Going The Distance

The Developing World

It's no secret certain markets hold special promise for U.S. small businesses. Although in the past Europe and Japan topped the list of traditional trading partners, experts now expect these areas to experience little growth in the near future. Instead, the key players for the next several years include Argentina, Brazil, China, India, Indonesia, Mexico, Poland, South Africa, South Korea and Turkey. Dubbed Big Emerging Markets (BEMs) by the U.S. Department of Commerce, these nations comprise nearly half the world's population and are expected to double their share of world imports by 2010.

Not surprisingly, Asia's recent financial crisis might affect such predictions, especially since the market accounts for more than one-third of all U.S. exports.

But no one knows what the long-term ramifications will be, and as everyone waits for renewed growth in this area, an optimistic economic world hopes for the best. Based on the turmoil in Asia, entrepreneurs must carefully weigh both the risks and rewards of doing business there. Big opportunities mean big risks--but can also translate to big rewards. A well-thought-out plan will help you prepare for the ups and downs you'll face in the market. (For more information on the Asian economic crisis, see "Pulse," April.)

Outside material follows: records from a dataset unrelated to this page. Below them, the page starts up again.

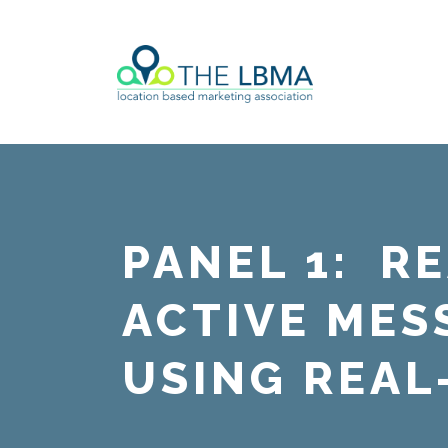
PANEL 1: R
ACTIVE MES
USING REAL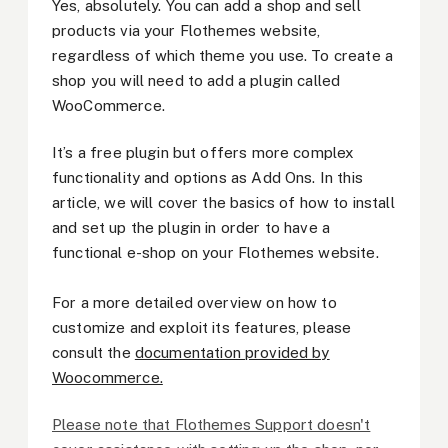
Yes, absolutely. You can add a shop and sell
products via your Flothemes website,
regardless of which theme you use. To create a
shop you will need to add a plugin called
WooCommerce.
It’s a free plugin but offers more complex
functionality and options as Add Ons. In this
article, we will cover the basics of how to install
and set up the plugin in order to have a
functional e-shop on your Flothemes website.
For a more detailed overview on how to
customize and exploit its features, please
consult the
documentation provided by
Woocommerce.
Please note that Flothemes Support doesn't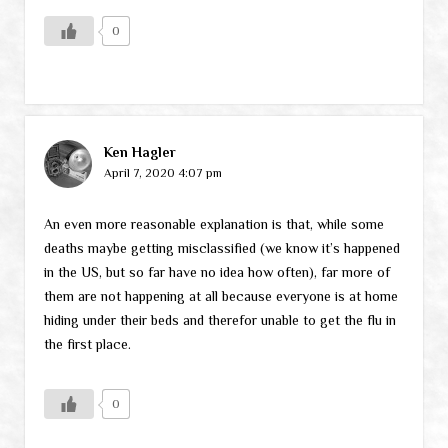
0
Ken Hagler
April 7, 2020 4:07 pm
An even more reasonable explanation is that, while some
deaths maybe getting misclassified (we know it’s happened
in the US, but so far have no idea how often), far more of
them are not happening at all because everyone is at home
hiding under their beds and therefor unable to get the flu in
the first place.
0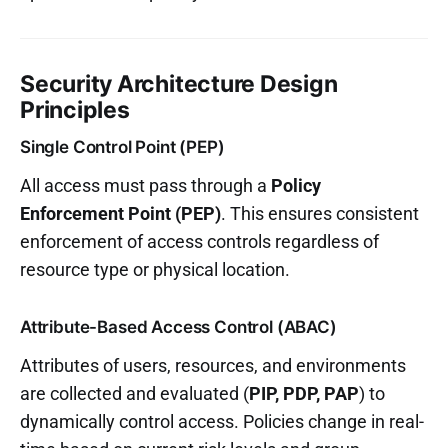
Security Architecture Design
Principles
Single Control Point (PEP)
All access must pass through a
Policy
Enforcement Point (PEP)
. This ensures consistent
enforcement of access controls regardless of
resource type or physical location.
Attribute-Based Access Control (ABAC)
Attributes of users, resources, and environments
are collected and evaluated (
PIP, PDP, PAP
) to
dynamically control access. Policies change in real-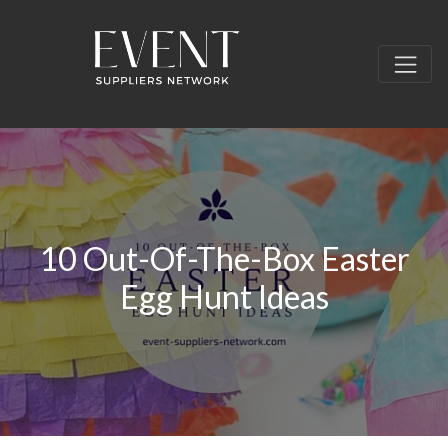
10 Out-Of-The-Box Easter
Egg Hunt Ideas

The Asian situation aside, these 10 BEMs share a number of distinct features that account for their role as leading markets for U.S. products, services and investments, including geographically large markets, huge populations and ongoing economic reforms. By 2000, these countries are expected to be a larger import market than the European Union (EU), and by 2010, BEM imports should surpass those of the EU and Japan combined.

According to Susanne Lotarski, the U.S. Commerce Department's Eastern Europe and new independent states director, U.S. companies are among the leading investors in Poland and surrounding areas. "The region as a whole is growing very rapidly, at a rate of 4 percent [annually], fueled by the entrepreneurial firms that have sprung up in the past five years or so," she says. In addition, the region's imports tripled in that period and, in 1997 alone, grew about 27 percent. "These will be fast-growing markets for U.S. companies and entrepreneurs."

As we near the 21st century, the changing tides of global trade will increasingly lure those with innovative minds and pioneering spirits across borders in pursuit of unknown--yet promising--rewards. Only through strategic steps, from evaluating the best time to go international to meticulously researching potential partners, will small businesses lower their risks and heighten their likelihood of success. And as globalization of the business landscape continues unimpeded, shifting the focus from domestic to international markets remains the natural next step. It won't be easy, but it won't be impossible.